We already know that the annual check-ups give many patients peace of mind and confidence because they know that everything still looks normal. That is why it is very important that we inform patients properly. We know that the chance of recurrence is low for them, but we must also convey that confidence to the patient. But that is also possible without the annual check-up.

The aim of the research is therefore to personalise the examination of these patients. For which patients can we responsibly do less examination while still being safe? And for which patients do we need to carry out regular check-ups? For this latter group, we will then have more time and space. We also want to examine how we can best provide information so that the patient retains confidence.’

How will you involve patients in the study?

‘This study is unique on several fronts. First of all, we have a very good database in the Netherlands with data on people with Barrett's oesophagus. This is truly unique in the world and it provides a wealth of data. Secondly, we are collaborating with the Public Health department of Erasmus MC on this study. Thirdly, we want to involve patients in this research through focus groups. Quality of life for patients is an important factor. Involving patients is not yet common in similar scientific research.’

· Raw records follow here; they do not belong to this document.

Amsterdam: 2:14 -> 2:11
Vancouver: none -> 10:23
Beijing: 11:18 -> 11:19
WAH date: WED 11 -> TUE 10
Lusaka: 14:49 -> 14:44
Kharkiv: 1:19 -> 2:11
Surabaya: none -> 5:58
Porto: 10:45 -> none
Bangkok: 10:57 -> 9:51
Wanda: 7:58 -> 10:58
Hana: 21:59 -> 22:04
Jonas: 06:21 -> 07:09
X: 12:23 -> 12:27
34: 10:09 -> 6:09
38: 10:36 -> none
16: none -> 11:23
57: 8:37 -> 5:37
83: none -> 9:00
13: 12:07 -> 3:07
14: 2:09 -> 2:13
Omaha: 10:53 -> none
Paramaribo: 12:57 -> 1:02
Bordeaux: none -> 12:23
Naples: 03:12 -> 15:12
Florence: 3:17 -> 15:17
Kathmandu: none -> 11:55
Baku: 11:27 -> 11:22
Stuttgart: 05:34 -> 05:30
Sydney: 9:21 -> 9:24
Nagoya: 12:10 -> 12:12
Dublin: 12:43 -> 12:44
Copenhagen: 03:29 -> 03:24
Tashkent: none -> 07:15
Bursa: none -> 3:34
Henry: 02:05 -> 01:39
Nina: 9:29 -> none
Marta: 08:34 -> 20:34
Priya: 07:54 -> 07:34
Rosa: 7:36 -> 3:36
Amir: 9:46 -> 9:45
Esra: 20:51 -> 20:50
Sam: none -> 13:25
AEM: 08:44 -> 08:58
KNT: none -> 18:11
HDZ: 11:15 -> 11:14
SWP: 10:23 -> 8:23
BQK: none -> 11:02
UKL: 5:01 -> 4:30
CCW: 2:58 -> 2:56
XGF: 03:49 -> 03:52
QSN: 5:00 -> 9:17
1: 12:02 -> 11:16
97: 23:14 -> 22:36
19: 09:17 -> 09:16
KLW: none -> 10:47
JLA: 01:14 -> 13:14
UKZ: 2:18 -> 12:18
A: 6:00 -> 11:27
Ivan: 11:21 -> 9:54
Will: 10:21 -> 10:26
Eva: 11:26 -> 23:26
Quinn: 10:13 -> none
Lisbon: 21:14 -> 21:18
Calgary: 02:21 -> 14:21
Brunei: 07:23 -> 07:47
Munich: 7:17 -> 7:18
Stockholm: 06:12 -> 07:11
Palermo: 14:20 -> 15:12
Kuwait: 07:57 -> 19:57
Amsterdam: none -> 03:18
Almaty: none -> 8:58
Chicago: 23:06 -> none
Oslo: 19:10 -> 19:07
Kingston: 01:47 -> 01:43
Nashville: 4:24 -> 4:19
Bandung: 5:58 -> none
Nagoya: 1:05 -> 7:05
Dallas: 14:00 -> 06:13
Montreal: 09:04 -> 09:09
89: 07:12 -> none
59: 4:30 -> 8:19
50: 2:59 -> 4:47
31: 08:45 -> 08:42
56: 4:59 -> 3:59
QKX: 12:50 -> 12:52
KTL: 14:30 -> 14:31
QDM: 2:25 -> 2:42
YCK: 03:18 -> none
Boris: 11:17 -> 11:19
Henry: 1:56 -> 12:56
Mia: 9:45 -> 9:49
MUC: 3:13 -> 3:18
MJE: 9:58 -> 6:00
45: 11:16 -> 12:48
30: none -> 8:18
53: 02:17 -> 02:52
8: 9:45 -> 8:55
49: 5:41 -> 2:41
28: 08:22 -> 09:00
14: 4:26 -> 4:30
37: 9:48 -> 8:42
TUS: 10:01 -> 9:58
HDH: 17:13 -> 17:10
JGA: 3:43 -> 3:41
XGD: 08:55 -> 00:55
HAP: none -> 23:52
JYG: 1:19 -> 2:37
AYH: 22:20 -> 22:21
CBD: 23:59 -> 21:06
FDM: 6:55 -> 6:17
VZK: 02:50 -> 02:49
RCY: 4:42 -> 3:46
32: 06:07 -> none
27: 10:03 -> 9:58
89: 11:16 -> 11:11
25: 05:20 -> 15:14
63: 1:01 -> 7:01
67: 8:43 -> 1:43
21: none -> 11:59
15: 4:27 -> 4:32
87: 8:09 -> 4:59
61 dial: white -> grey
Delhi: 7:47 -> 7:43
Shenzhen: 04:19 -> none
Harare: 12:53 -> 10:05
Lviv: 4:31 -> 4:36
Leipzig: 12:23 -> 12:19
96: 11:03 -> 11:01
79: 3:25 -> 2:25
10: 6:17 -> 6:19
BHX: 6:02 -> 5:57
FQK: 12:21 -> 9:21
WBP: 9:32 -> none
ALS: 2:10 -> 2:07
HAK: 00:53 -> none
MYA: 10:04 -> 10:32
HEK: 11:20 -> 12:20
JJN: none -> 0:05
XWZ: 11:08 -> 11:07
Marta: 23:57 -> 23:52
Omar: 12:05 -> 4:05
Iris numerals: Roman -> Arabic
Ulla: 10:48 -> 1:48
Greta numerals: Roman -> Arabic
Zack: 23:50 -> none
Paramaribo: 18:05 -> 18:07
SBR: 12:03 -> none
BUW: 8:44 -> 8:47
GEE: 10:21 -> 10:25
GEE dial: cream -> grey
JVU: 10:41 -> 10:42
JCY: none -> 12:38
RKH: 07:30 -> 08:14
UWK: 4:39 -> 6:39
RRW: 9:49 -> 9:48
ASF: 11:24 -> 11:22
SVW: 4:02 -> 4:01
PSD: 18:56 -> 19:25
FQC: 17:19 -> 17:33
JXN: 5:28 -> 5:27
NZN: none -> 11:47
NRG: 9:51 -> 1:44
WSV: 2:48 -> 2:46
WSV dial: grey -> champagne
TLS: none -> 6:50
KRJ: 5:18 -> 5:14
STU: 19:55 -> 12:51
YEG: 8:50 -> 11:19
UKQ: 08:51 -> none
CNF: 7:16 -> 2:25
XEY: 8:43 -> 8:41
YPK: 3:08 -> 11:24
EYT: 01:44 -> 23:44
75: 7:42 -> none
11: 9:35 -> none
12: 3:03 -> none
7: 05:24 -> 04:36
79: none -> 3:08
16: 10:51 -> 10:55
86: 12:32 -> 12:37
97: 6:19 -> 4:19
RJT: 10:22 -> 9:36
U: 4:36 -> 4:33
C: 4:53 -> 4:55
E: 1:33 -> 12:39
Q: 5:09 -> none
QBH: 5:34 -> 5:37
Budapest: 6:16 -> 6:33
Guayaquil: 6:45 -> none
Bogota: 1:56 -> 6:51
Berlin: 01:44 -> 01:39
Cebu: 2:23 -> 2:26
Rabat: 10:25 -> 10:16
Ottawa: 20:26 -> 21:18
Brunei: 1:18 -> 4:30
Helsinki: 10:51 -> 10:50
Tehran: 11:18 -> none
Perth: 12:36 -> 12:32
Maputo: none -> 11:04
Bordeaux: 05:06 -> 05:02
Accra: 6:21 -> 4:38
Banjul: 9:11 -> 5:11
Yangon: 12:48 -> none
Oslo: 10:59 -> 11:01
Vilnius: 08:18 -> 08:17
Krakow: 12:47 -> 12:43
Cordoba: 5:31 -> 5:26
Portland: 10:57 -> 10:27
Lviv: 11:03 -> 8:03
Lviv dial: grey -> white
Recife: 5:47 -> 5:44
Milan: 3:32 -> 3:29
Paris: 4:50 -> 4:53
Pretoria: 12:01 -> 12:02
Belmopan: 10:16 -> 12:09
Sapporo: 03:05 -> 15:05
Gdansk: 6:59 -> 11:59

Why is it important that the donor gives money for this research?

‘Ultimately, this will enable us to create a safe aftercare programme for early oesophageal cancer based on scientific evidence. We can avoid performing unnecessary endoscopies. And we will be able to give more attention to people at high risk. This will ultimately result in better care.’

Dr Roos Pouw is conducting the research together with Dr Sanne van Munster (post doc. training to become a gastroenterologist). She is also working with Vincent Bos (PhD) and Wilda Rosmolen (nurse specialist). Iris Lansdorp-Vogelaar, Esther Toes-Zoutendijk, Amir Omidvari and Ida Korfage are also involved from Erasmus MC.